Data for this exercise START

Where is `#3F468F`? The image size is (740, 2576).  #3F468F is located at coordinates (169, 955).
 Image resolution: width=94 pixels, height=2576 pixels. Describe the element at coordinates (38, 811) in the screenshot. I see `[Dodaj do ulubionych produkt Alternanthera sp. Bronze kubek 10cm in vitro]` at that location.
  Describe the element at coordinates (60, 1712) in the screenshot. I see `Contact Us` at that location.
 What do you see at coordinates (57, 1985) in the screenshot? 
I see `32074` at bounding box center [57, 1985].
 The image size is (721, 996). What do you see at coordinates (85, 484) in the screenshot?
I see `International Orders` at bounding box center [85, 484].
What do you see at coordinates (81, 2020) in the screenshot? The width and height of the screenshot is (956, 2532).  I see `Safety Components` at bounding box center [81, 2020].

Data for this exercise END

Your task
Complete, exact output of the records is expected.

Answer box
Where is `#3F468F`? The image size is (740, 2576).  #3F468F is located at coordinates (169, 955).
 Image resolution: width=94 pixels, height=2576 pixels. Describe the element at coordinates (38, 811) in the screenshot. I see `[Dodaj do ulubionych produkt Alternanthera sp. Bronze kubek 10cm in vitro]` at that location.
  Describe the element at coordinates (60, 1712) in the screenshot. I see `Contact Us` at that location.
 What do you see at coordinates (57, 1985) in the screenshot? 
I see `32074` at bounding box center [57, 1985].
 The image size is (721, 996). What do you see at coordinates (85, 484) in the screenshot?
I see `International Orders` at bounding box center [85, 484].
What do you see at coordinates (81, 2020) in the screenshot? The width and height of the screenshot is (956, 2532).  I see `Safety Components` at bounding box center [81, 2020].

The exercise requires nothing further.